* **Excerpted records**
◆ ◆ ◆ ◆ ◆
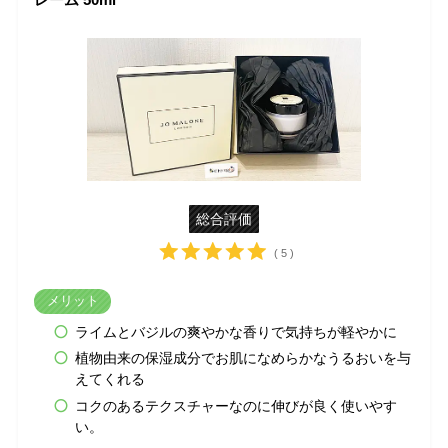
総合評価
( 5 )
メリット
ライムとバジルの爽やかな香りで気持ちが軽やかに
植物由来の保湿成分でお肌になめらかなうるおいを与
えてくれる
コクのあるテクスチャーなのに伸びが良く使いやす
い。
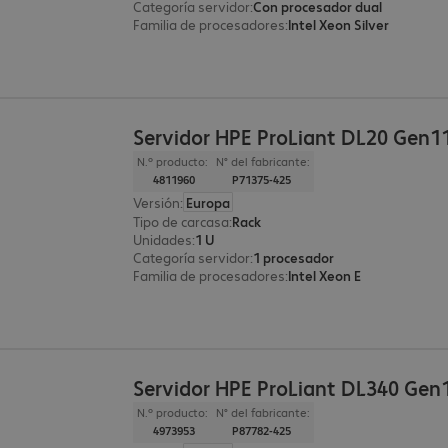
Categoría servidor
:
Con procesador dual
Familia de procesadores
:
Intel Xeon Silver
Servidor HPE ProLiant DL20 Gen1
N.º producto:
N° del fabricante:
4811960
P71375-425
Versión
:
Europa
Tipo de carcasa
:
Rack
Unidades
:
1 U
Categoría servidor
:
1 procesador
Familia de procesadores
:
Intel Xeon E
Servidor HPE ProLiant DL340 Gen
N.º producto:
N° del fabricante:
4973953
P87782-425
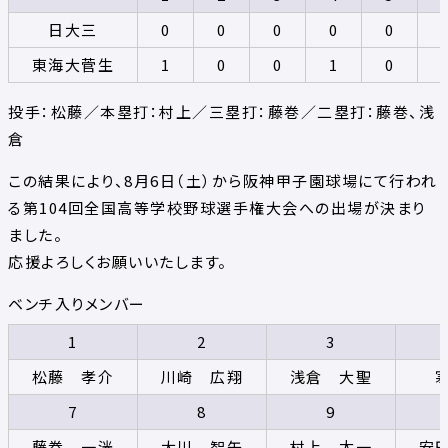
日大三
0
0
0
0
0
東海大菅生
1
0
0
1
0
投手：松藤／本塁打：村上／三塁打：藤巻／二塁打：藤巻、浅
倉
この結果により、8月6日（土）から阪神甲子園球場にて行われ
る第104回全国高等学校野球選手権大会への出場が決まり
ました。
応援よろしくお願いいたします。
ベンチ入りメンバー
1
2
3
松藤 孝介
川崎 広翔
浅倉 大聖
7
8
9
藤巻 一洸
大川 智矢
村上 太一
安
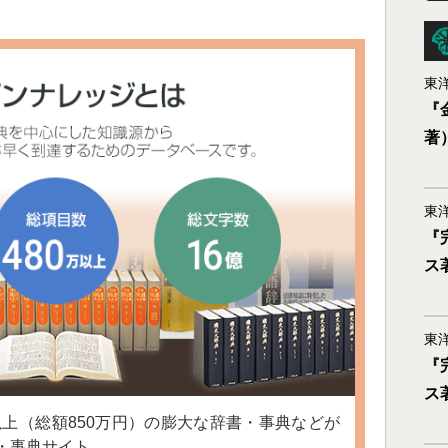
東洋
『
著
東洋
『
ス
東洋
『
ス
以上（総額850万円）の膨大な辞書・事典などが
・事典サイト。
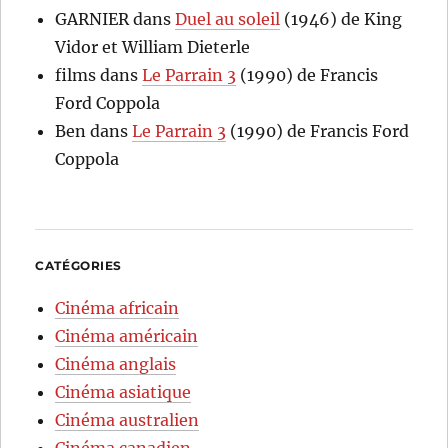
GARNIER
dans
Duel au soleil
(1946) de King
Vidor et William Dieterle
films
dans
Le Parrain 3
(1990) de Francis
Ford Coppola
Ben
dans
Le Parrain 3
(1990) de Francis Ford
Coppola
CATÉGORIES
Cinéma africain
Cinéma américain
Cinéma anglais
Cinéma asiatique
Cinéma australien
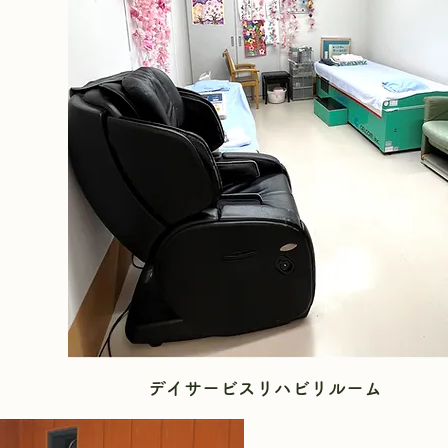
デイサービスリハビリルーム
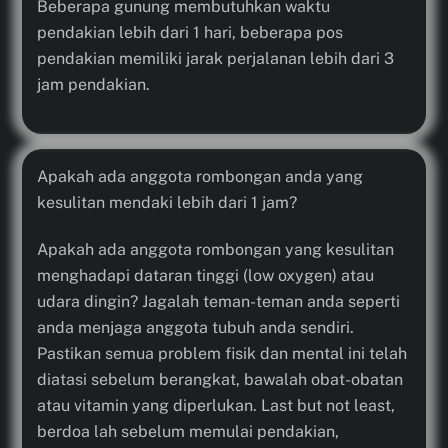
Beberapa gunung membutuhkan waktu
pendakian lebih dari 1 hari, beberapa pos
pendakian memiliki jarak perjalanan lebih dari 3
jam pendakian.
Apakah ada anggota rombongan anda yang
kesulitan mendaki lebih dari 1 jam?
Apakah ada anggota rombongan yang kesulitan
menghadapi dataran tinggi (low oxygen) atau
udara dingin? Jagalah teman-teman anda seperti
anda menjaga anggota tubuh anda sendiri.
Pastikan semua problem fisik dan mental ini telah
diatasi sebelum berangkat, bawalah obat-obatan
atau vitamin yang diperlukan. Last but not least,
berdoa lah sebelum memulai pendakian,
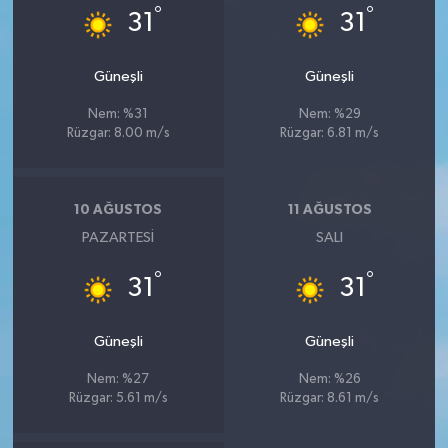
°
°
31
31
Güneşli
Güneşli
Nem: %31
Nem: %29
Rüzgar: 8.00 m/s
Rüzgar: 6.81 m/s
10 AĞUSTOS
11 AĞUSTOS
PAZARTESI
SALI
°
°
31
31
Güneşli
Güneşli
Nem: %27
Nem: %26
Rüzgar: 5.61 m/s
Rüzgar: 8.61 m/s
◆ ◆ ◆ ◆ ◆
* **Problem statement**
In the listing above, find each line with the word "anda" and copy it.

* **Expected answer**
Apakah ada anggota rombongan anda yang
udara dingin? Jagalah teman-teman anda seperti
anda menjaga anggota tubuh anda sendiri.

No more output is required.